Kedua, reformasi birokrasi juga harus menjadi fokus utama. Salah satu hambatan terbesar dalam investasi dan pengembangan industri di Indonesia adalah birokrasi yang kompleks dan sering kali tidak efisien. Maka, untuk menarik lebih banyak investasi, baik dari dalam maupun luar negeri, pemerintah harus membuat regulasi yang lebih sederhana, transparan, dan cepat dieksekusi.
“Dalam hal ini, Sri Mulyani perlu bekerja sama erat dengan kementerian terkait untuk menciptakan iklim usaha yang lebih ramah terhadap inovasi dan industri baru,” jelas dia.
Ketiga, penting bagi Sri Mulyani dan tim untuk memperhatikan masalah kualitas sumber daya manusia. Pertumbuhan ekonomi yang cepat tidak akan mungkin dicapai tanpa tenaga kerja yang terampil dan produktif. Saat ini, Indonesia tengah menikmati bonus demografi, tetapi manfaatnya masih terbatas karena rendahnya kualitas pendidikan dan pelatihan keterampilan.
“Pemerintah perlu mempercepat reformasi dalam sistem pendidikan dan vokasi untuk memastikan bahwa angkatan kerja masa depan dapat memenuhi kebutuhan industri modern.

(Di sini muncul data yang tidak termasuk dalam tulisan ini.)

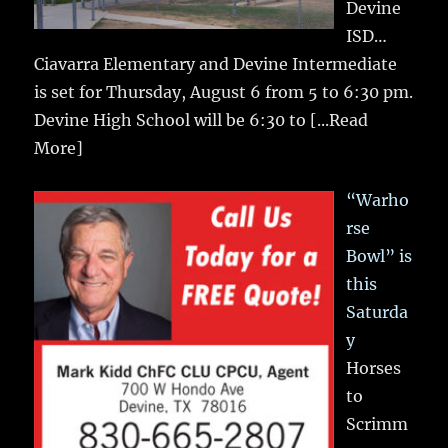
Devine
ISD…
Ciavarra Elementary and Devine Intermediate
is set for Thursday, August 6 from 5 to 6:30 pm.
Devine High School will be 6:30 to
[...Read
More]
“Warho
rse
Bowl” is
this
Saturda
y
Horses
to
Scrimm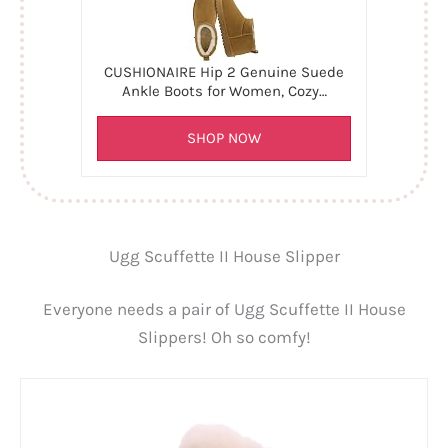
CUSHIONAIRE Hip 2 Genuine Suede
Ankle Boots for Women, Cozy…
SHOP NOW
Ugg Scuffette II House Slipper
Everyone needs a pair of Ugg Scuffette II House
Slippers! Oh so comfy!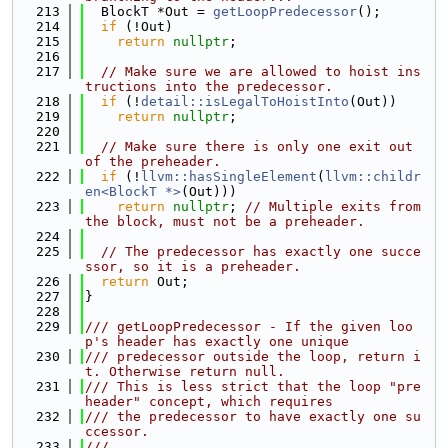
  213
  BlockT *Out = 
getLoopPredecessor
();
  214
if
 (!Out)
  215
return
nullptr
;
  216
  217
// Make sure we are allowed to hoist ins
tructions into the predecessor.
  218
if
 (!
detail::isLegalToHoistInto
(Out))
  219
return
nullptr
;
  220
  221
// Make sure there is only one exit out 
of the preheader.
  222
if
 (!
llvm::hasSingleElement
(
llvm::childr
en<BlockT *>
(Out)))
  223
return
nullptr
; 
// Multiple exits from 
the block, must not be a preheader.
  224
  225
// The predecessor has exactly one succe
ssor, so it is a preheader.
  226
return
 Out;
  227
}
  228
  229
/// getLoopPredecessor - If the given loo
p's header has exactly one unique
  230
/// predecessor outside the loop, return i
t. Otherwise return null.
  231
/// This is less strict that the loop "pre
header" concept, which requires
  232
/// the predecessor to have exactly one su
ccessor.
  233
///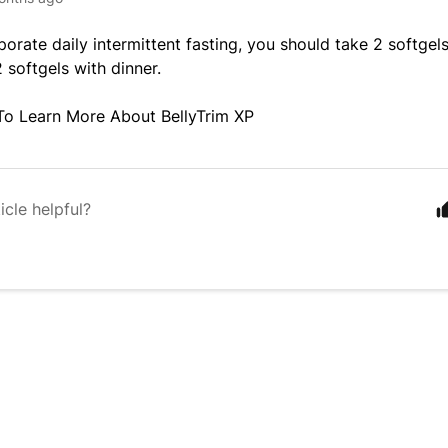
rporate daily intermittent fasting, you should take 2 softge
 softgels with dinner.
To Learn More About BellyTrim XP
icle helpful?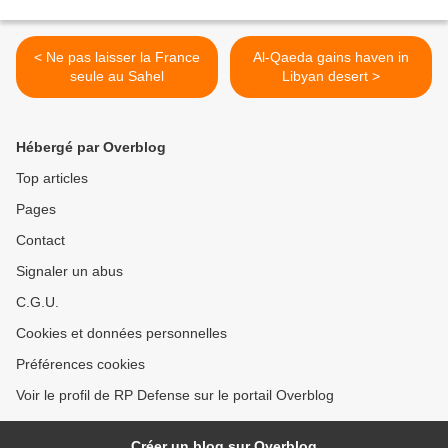
< Ne pas laisser la France
Al-Qaeda gains haven in
seule au Sahel
Libyan desert >
Hébergé par Overblog
Top articles
Pages
Contact
Signaler un abus
C.G.U.
Cookies et données personnelles
Préférences cookies
Voir le profil de RP Defense sur le portail Overblog
Créer un blog sur Overblog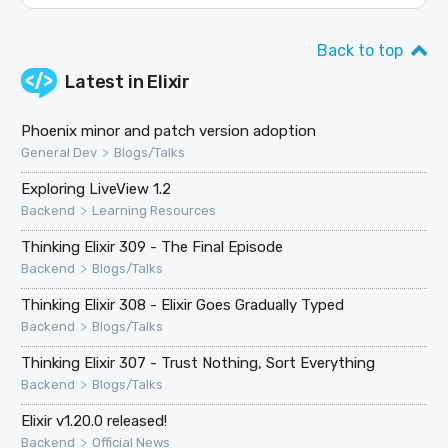
Back to top
Latest in
Elixir
Phoenix minor and patch version adoption
>
General Dev
Blogs/Talks
Exploring LiveView 1.2
>
Backend
Learning Resources
Thinking Elixir 309 - The Final Episode
>
Backend
Blogs/Talks
Thinking Elixir 308 - Elixir Goes Gradually Typed
>
Backend
Blogs/Talks
Thinking Elixir 307 - Trust Nothing, Sort Everything
>
Backend
Blogs/Talks
Elixir v1.20.0 released!
>
Backend
Official News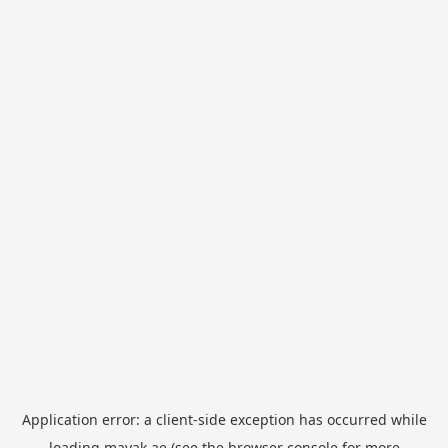
Application error: a
client
-side exception has occurred while
loading
mayak.ae
(see the
browser console
for more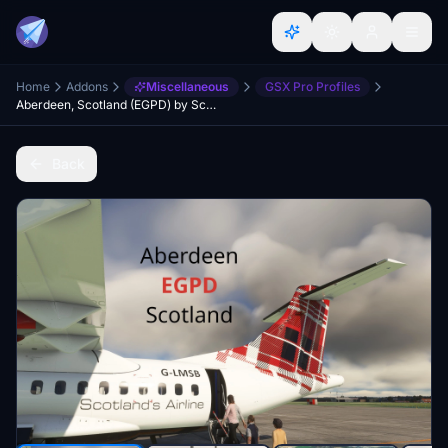
Home
Addons
Miscellaneous
GSX Pro Profiles
Aberdeen, Scotland (EGPD) by Scotflight (freeware) GSX Profile
Back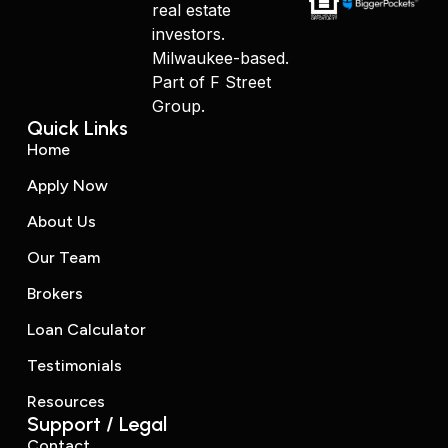
real estate
investors.
Milwaukee-based.
Part of F Street
Group.
Quick Links
Home
Apply Now
About Us
Our Team
Brokers
Loan Calculator
Testimonials
Resources
Support / Legal
Contact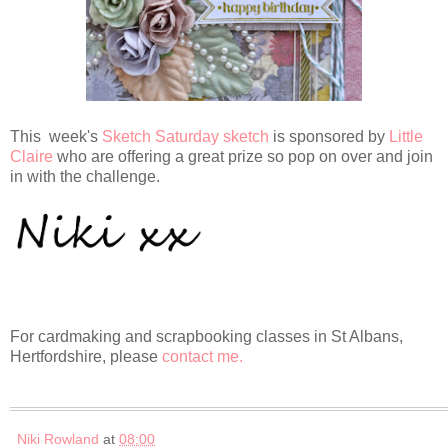
This week's
Sketch Saturday sketch
is sponsored by
Little
Claire
who are offering a great prize so pop on over and join
in with the challenge.
For cardmaking and scrapbooking classes in St Albans,
Hertfordshire, please
contact me.
Niki Rowland
at
08:00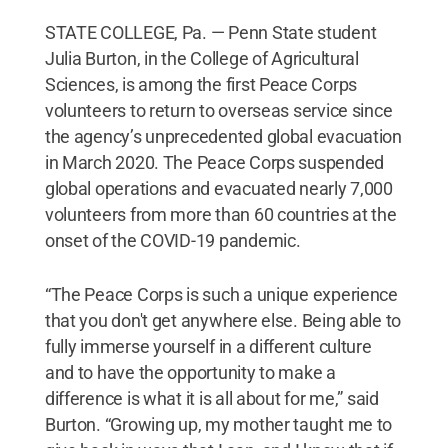
STATE COLLEGE, Pa. — Penn State student
Julia Burton, in the College of Agricultural
Sciences, is among the first Peace Corps
volunteers to return to overseas service since
the agency’s unprecedented global evacuation
in March 2020. The Peace Corps suspended
global operations and evacuated nearly 7,000
volunteers from more than 60 countries at the
onset of the COVID-19 pandemic.
“The Peace Corps is such a unique experience
that you don't get anywhere else. Being able to
fully immerse yourself in a different culture
and to have the opportunity to make a
difference is what it is all about for me,” said
Burton. “Growing up, my mother taught me to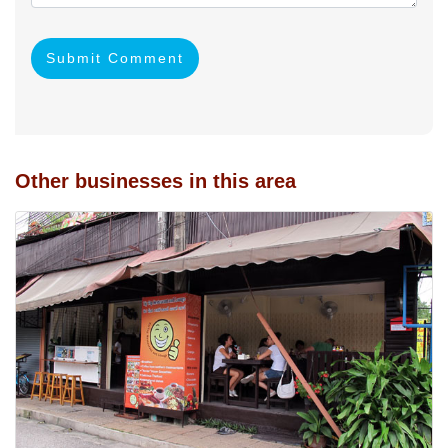
Submit Comment
Other businesses in this area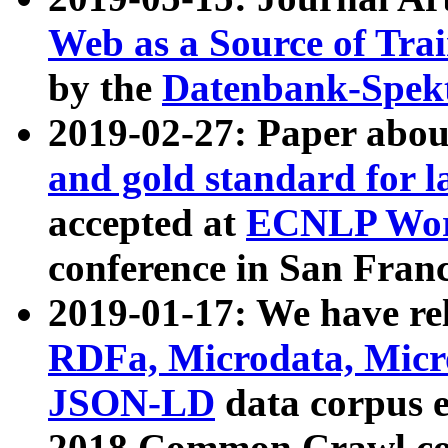
Web as a Source of Tra
by the
Datenbank-Spek
2019-02-27: Paper abo
and gold standard for l
accepted at
ECNLP Wor
conference in San Franc
2019-01-17: We have rel
RDFa, Microdata, Mic
JSON-LD
data corpus 
2018 Common Crawl co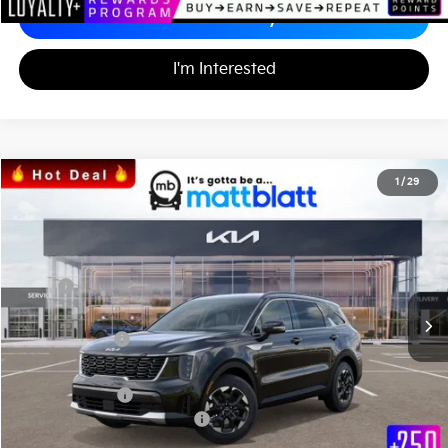
Calculate Your Payment
I'm Interested
2026
Kia Sorento
S
1
/
29
$33,971
$3,553
Matt Blatt Kia
MATT BLATT PRICE
SAVINGS
VIN:
5XYRL4JC0TG415221
Stock:
K26317
Less
MSRP
$36,835
*HOT DEAL* Discount
-$553
Customer Cash
-$3,000
Documentation Fee
+$689
Matt Blatt Price
$33,971
Add. Available Kia Incentives
-$3,500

Tanpa peningkatan kapasitas SDM, target pertumbuhan 8 persen hanya akan menjadi angka tanpa realisasi,” jelas dia.
Terakhir, dari sisi fiskal, Sri Mulyani juga harus memastikan bahwa belanja pemerintah diarahkan untuk mendukung sektor-sektor yang memiliki potensi pertumbuhan tinggi, bukan sekadar membiayai proyek infrastruktur besar yang kurang efisien.Penggunaan anggaran negara, dalam hal ini harus lebih fokus pada investasi yang mendorong produktivitas jangka panjang, seperti pendidikan, kesehatan, dan penelitian serta pengembangan teknologi.
“Pada saat yang sama, pendalaman pasar keuangan juga perlu dilakukan agar lebih banyak perusahaan, terutama UMKM, mendapatkan akses ke pembiayaan yang lebih mudah dan murah,” pungkas dia.